I have to agree with Rick on this one. I watch costs quite closely, I gauge our family’s expenditures through expense tracking, and I can see inflation all around us, even if the government can’t. Whether it’s through blatantly higher prices or deceptively smaller packaging, inflation seems to be creeping into our lives whether the government wants to admit it or not.
Health and medical care
Tell me there aren’t millions of people out there who are going to see their healthcare cost rise as a result of Obamacare. Sure, now they have insurance, and maybe that’s a positive, but their costs in this area as a result — whether they’re paying for new insurance or accepting the government’s penalty for remaining insurance-free — may have just skyrocketed.
Last year, our premium costs went up nearly 25 percent. To combat the effects of this increase, which equated to almost $2,500 a year in additional premium costs, we reduced expenses in certain discretionary spending areas such as food, entertainment, clothing costs, and even holiday spending.

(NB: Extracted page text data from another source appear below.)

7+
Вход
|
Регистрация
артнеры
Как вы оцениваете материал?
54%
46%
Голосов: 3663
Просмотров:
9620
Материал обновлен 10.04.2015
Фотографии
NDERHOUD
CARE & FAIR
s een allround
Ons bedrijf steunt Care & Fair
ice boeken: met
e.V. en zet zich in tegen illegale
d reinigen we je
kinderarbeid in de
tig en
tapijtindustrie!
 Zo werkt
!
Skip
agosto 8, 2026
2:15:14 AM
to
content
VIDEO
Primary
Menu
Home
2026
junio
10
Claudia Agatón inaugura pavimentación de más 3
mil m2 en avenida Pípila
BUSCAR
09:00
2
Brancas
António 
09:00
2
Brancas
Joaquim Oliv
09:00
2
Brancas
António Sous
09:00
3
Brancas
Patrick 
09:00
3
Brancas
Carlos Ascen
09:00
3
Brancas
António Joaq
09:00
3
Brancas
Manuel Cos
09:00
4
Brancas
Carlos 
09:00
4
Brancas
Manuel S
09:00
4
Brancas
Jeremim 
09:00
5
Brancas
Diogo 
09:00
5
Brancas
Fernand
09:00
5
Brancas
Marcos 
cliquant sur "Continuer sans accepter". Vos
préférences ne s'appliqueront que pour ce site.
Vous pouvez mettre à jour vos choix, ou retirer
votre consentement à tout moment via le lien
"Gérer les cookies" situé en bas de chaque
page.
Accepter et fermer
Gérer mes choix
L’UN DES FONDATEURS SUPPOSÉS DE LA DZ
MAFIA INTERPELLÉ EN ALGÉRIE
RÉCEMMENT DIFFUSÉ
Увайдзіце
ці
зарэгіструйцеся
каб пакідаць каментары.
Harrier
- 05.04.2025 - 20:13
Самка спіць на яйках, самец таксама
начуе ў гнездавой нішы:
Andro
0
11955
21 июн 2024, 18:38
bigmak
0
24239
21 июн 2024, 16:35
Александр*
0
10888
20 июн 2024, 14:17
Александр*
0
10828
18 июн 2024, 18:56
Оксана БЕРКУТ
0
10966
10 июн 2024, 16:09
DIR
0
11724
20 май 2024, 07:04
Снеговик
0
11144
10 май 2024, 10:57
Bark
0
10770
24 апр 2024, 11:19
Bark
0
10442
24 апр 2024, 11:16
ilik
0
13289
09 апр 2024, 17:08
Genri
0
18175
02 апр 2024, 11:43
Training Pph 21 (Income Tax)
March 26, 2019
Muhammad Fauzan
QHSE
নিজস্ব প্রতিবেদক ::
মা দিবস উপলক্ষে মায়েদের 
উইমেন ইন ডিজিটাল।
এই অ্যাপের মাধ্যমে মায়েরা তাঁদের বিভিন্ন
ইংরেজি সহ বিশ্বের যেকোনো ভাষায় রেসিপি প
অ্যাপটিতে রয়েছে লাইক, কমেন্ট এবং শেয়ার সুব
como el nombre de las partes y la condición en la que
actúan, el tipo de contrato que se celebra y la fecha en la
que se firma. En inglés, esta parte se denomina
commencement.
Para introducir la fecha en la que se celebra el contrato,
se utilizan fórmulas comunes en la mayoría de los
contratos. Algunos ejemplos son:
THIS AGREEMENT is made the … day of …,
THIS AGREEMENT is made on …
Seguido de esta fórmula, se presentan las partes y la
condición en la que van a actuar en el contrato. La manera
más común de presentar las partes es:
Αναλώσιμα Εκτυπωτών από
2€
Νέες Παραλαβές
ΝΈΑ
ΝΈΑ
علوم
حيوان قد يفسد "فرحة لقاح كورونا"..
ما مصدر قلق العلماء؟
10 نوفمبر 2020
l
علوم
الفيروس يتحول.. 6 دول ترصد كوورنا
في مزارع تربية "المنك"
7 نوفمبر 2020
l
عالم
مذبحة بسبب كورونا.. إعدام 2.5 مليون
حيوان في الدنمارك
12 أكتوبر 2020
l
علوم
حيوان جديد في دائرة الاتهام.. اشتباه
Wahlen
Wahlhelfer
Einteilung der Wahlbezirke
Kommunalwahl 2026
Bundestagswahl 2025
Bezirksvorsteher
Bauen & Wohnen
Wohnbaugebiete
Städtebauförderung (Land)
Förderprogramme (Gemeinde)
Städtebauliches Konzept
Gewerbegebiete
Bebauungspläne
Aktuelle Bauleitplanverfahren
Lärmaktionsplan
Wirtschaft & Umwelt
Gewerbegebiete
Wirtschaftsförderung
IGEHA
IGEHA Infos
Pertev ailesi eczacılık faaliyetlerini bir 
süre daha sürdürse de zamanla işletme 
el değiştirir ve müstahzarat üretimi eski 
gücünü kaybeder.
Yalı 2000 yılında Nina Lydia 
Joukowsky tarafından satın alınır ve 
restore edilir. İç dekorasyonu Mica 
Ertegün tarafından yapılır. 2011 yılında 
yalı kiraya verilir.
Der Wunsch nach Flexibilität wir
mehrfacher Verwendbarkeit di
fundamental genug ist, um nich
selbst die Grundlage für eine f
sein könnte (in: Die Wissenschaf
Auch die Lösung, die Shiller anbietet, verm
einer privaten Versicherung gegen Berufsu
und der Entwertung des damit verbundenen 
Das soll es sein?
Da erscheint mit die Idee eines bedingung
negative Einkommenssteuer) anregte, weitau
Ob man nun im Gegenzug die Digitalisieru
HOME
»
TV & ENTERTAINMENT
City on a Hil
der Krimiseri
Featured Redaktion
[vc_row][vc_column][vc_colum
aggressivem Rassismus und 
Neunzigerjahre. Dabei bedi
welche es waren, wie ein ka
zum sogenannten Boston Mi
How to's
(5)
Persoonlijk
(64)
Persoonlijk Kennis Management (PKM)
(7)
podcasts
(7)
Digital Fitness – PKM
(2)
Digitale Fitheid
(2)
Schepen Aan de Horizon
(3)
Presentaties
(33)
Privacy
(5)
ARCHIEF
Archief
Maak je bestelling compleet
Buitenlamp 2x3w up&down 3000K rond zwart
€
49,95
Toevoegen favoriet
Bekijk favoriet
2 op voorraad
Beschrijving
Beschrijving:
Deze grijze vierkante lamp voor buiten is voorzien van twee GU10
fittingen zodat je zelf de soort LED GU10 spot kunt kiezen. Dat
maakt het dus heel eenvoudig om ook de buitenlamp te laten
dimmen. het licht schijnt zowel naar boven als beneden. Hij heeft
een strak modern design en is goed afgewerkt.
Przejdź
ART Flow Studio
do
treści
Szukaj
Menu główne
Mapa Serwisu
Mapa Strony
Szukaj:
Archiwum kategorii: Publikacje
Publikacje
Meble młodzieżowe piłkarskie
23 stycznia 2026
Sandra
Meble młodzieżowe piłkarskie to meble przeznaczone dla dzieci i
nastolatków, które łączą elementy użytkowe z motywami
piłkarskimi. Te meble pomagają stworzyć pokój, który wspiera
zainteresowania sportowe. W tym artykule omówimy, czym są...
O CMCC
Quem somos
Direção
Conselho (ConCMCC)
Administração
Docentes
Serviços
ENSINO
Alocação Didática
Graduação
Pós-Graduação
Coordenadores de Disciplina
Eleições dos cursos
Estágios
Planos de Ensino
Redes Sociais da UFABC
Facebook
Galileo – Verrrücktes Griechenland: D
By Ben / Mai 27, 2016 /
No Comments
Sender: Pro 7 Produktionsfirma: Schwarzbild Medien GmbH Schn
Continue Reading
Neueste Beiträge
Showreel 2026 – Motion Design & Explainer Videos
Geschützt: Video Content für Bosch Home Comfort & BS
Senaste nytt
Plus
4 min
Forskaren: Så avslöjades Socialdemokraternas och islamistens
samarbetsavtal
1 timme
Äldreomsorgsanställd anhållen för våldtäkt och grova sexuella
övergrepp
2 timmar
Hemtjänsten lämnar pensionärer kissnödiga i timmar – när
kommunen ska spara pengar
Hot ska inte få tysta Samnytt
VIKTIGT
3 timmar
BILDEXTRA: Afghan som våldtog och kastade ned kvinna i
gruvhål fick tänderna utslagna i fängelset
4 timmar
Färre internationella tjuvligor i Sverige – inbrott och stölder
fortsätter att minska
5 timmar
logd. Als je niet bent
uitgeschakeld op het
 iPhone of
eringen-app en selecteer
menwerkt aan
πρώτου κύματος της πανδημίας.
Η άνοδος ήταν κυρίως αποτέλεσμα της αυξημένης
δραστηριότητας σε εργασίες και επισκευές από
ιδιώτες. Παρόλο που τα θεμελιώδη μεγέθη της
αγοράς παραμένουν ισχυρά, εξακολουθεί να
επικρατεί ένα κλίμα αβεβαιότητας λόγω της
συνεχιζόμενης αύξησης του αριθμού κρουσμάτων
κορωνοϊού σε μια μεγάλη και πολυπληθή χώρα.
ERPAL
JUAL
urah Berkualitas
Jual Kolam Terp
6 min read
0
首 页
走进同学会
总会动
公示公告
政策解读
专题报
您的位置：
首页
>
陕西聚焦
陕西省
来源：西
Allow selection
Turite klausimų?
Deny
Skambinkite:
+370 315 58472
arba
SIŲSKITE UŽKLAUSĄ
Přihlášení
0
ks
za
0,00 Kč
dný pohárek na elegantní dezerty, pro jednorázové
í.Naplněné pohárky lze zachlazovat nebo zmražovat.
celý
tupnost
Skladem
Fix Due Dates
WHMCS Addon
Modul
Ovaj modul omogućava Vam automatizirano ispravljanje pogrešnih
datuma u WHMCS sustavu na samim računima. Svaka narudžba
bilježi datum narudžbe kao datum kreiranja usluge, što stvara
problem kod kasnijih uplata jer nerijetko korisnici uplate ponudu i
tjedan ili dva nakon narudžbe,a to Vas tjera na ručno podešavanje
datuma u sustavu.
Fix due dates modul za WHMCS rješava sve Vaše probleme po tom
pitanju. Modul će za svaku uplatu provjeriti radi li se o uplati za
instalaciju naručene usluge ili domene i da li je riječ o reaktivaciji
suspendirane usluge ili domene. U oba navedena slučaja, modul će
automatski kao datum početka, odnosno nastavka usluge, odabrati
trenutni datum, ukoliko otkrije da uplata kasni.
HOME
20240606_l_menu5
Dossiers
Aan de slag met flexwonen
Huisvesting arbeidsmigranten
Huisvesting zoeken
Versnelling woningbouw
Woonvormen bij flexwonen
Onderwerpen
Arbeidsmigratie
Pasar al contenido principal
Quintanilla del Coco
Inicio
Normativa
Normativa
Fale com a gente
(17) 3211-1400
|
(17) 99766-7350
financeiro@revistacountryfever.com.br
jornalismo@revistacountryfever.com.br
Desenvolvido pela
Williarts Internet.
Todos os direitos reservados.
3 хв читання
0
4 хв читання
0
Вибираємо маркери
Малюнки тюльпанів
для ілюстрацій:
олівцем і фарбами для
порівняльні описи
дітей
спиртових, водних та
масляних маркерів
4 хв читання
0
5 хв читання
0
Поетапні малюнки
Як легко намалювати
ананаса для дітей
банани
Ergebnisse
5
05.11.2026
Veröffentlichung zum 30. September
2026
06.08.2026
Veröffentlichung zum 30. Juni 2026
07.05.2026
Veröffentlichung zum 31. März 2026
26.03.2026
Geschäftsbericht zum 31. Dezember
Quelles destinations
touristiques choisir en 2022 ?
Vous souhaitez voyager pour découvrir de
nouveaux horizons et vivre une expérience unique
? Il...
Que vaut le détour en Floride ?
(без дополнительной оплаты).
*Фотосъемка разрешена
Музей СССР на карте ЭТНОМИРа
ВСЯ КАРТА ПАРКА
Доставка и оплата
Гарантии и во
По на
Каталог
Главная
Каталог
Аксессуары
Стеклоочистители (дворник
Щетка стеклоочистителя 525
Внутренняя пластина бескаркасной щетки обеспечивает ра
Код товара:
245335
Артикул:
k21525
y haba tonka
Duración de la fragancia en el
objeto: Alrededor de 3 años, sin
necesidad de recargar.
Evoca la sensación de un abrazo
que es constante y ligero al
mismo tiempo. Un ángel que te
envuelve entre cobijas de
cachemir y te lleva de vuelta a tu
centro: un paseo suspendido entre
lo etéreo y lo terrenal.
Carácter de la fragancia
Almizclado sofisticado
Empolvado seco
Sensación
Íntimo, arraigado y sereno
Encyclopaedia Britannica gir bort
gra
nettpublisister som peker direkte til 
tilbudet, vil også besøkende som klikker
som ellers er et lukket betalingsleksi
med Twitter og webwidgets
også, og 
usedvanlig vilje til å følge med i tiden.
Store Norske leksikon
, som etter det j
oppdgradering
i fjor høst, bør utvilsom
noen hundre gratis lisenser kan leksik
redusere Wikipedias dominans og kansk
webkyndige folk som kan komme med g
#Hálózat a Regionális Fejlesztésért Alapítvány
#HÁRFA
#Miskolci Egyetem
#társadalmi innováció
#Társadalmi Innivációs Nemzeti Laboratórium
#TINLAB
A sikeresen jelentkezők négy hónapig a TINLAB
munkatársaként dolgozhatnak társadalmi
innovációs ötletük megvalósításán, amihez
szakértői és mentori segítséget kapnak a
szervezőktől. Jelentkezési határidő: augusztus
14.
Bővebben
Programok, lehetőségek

Here’s a question for you? How are home values increasing and mortgage rates going up in a supposed housing recovery without there being inflation in housing? And with housing-related expenses being some of the greatest costs most of us encounter in our budget, you’d think that this would be pushing inflation higher.
According to Zillow.com, housing prices in our area of Chicagoland are up as of late, our particular suburban area being up over 10 percent this year off the lows after the housing market crash. Meanwhile, Zillow reports that nationally, their home value index is up 5.8 percent year-over-year. While I understand that like fuel, housing prices can fluctuate — and as a home owner, I’m glad they’re going up right now — but if that isn’t inflation, I guess I don’t know what is.
Transportation costs and food
After home-related expenses, transportation and food costs can be some of our most pricey regular-occurring expenses. And while I’ve seen prices at the grocery store going up, that’s not the only factor at work here. Sometimes it’s a slight of hand that has an affect on inflation through product sizes. According to a NY Times article published in 2011, “Most companies reduce products quietly, hoping consumers are not reading labels too closely.”
It goes on to say, “But the downsizing keeps occurring. A can of Chicken of the Sea albacore tuna is now packed at 5 ounces, instead of the 6-ounce version still on some shelves, and in some cases, the 5-ounce can costs more than the larger one. Bags of Doritos, Tostitos and Fritos now hold 20 percent fewer chips than in 2009, though a spokesman said those extra chips were just a “limited time” offer.”
Changes like these are often made under the guise of being “eco-friendlier packaging” or served in “healthier portion sizes”. However, even then, I’ve seen prices go up and packaging sizes go down on things like baby formula, coffee, chips, meat and dairy products, and a variety of other food and grocery products. And with gas moving from an average of $1 per gallon in our area of the Midwest back in 2000 to the $3.50 to $4 per gallon range, it’s obvious that this expense area is no stranger to inflation, rising at a rate of about 275 percent over that 13 year period.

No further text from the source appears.